Photo: Hedge Fund Intelligence

Eddie Tam’s Asia-focused hedge fund Central Asset Investments cut its entire exposure to Japan within 3 days of the earthquake, according to Reuters.Before the quake, Tam’s ~$250 million CAI had about 15% of its portfolio in Japan.

For now, it’s hurting. CAI is currently down 4% since the quake and about half of those losses are related to Japan.

Regardless of the losses, he thinks its a safer bet than staying in for a few reasons, according to The Province:

  • “I think, first of all, they cannot afford the reconstruction easily because of the already very stretched fiscal condition.” (Goldman Sachs disputes this and says relative to its total debt, the cost of the damage is relatively small.)
  • To finance the reconstruction of the vast part of northeast Japan, it’s possible that Japanese insurance firms might liquidate their portfolios.
  • “Boosting dividends, enhancing [return on equity], all those things which actually may entail cost-cutting and not further investments, I do not think those are the priorities of the country.”
  • The disaster could make Japan go ahead with reforms, including to its immigration and mergers and acquisitions policies, but any such reform would not be an immediate priority.

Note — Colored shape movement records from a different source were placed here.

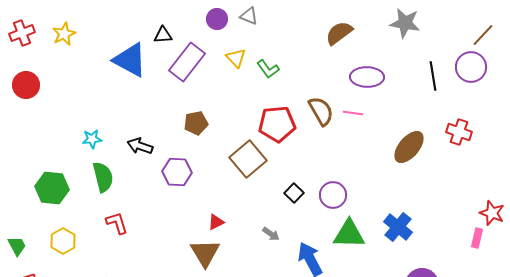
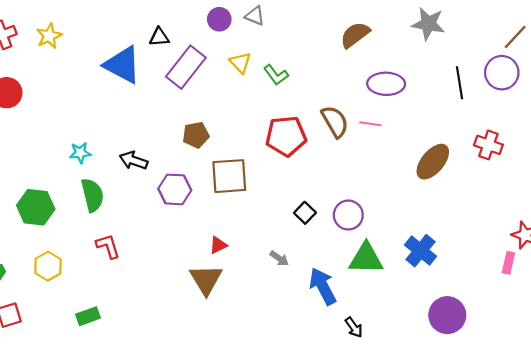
brown square: (248, 159) -> (229, 176), moved, turned 36

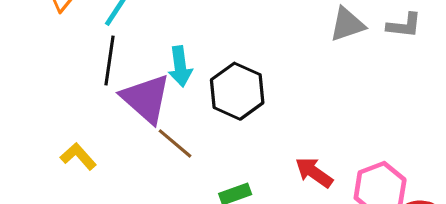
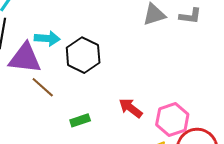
cyan arrow: (180, 66) -> (47, 38), turned -80
purple triangle: (146, 98) -> (25, 58), turned -36

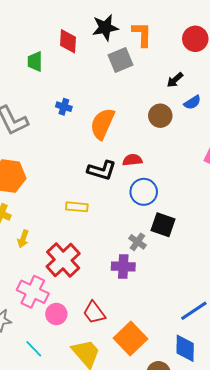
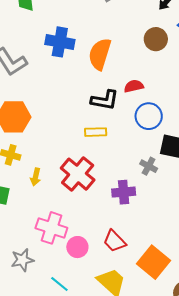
blue cross: (64, 107) -> (60, 42), size x1.8
yellow rectangle: (77, 207) -> (96, 132), moved
red cross: (63, 260) -> (78, 174), moved
purple cross: (123, 266) -> (124, 192), moved

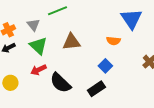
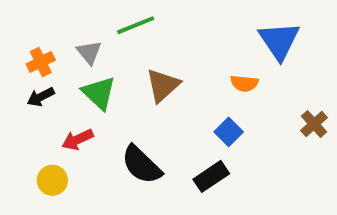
brown triangle: (71, 42) -> (163, 85), turned -36
red arrow: (38, 70) -> (78, 140), moved
yellow circle: (10, 83) -> (52, 180), moved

Overall, his reason to divest seems to be this:

“It is not really prudent to guess the outcome of the nuclear incident at this point in time,” he told the Canadian paper, which says he has no immediate plans to move back into Japan.

“I am not in the camp who thinks that this will blow over very quickly,” he said.

Here’s a bit more on Tam from Hedge Fund Intelligence:

Before CAI, Tam was the head of sales and marketing of Asian derivatives at Credit Lyonnais. Before Lyonnais, he worked at Merrill Lynch and Salomon Brhters in equity derivatives and programme trading.